The standard position under TUPE (The Transfer of Undertakings (Protection of Employment) Regulations 2006) is that debts owed to employees by a transferor will transfer, along with the employees’ employment, to the transferee (regulation 4).

However, where the business is in administration, this position is amended so that, if the employees are able to recover certain debts from the Secretary of State, those recoverable debts would not transfer (regulation 8(5)). The transferee would, however, take on liability for any remaining debts, after the Secretary of State had paid out.

The employees in this case were owed a number of payments:

  • Arrears of pay up to 14 June 2011;
  • Arrears of pay for 15-17 June 2011;
  • Unpaid holiday pay;
  • Three of them were owed notice pay; and
  • One was due a statutory redundancy payment.

At first instance, the Employment Tribunal found that all of these payments were due from the Secretary of State, under the National Insurance Fund.  The Secretary of State appealed.

What did the court decide?

The EAT held that the Employment Tribunal was wrong to apportion all liability to the Secretary of State.

Some of the debts only arose after the transfer on 14 June 2011; in particular, the pay from 15-17 June 2011, the notice pay and the redundancy pay.  Regulation 4 could not have been intended to apply to these debts, as they were never debts owed by the transferor.

The EAT made it clear that the Secretary of State could only be liable for debts which accrued prior to or coincident with the transfer.  If a debt accrued after the transfer, it would be the liability of the transferee and (unless the transferee itself was insolvent) there is no provision under TUPE that would pass this liability to the Secretary of State.

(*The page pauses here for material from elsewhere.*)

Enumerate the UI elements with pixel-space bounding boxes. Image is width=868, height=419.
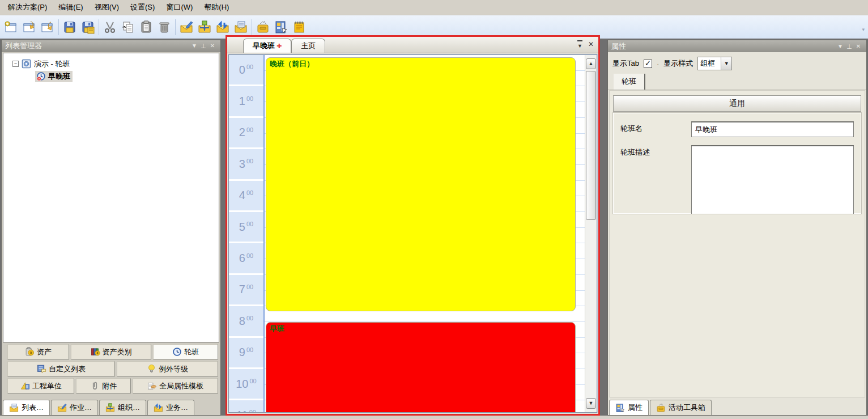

The EAT found the Secretary of State liable for the arrears of pay up 14 June 2011 but not thereafter.  Mr Sibley was liable for the notice and redundancy pay, but the EAT made no finding as to the unpaid holiday pay, as the claim was not substantiated on the facts of the case.

What does this mean for practitioners?

This case is a useful reminder that although the National Insurance Fund will pick up certain debts owed to employees of an insolvent employer; the Secretary of State will not be liable for any debts which have accrued post-transfer.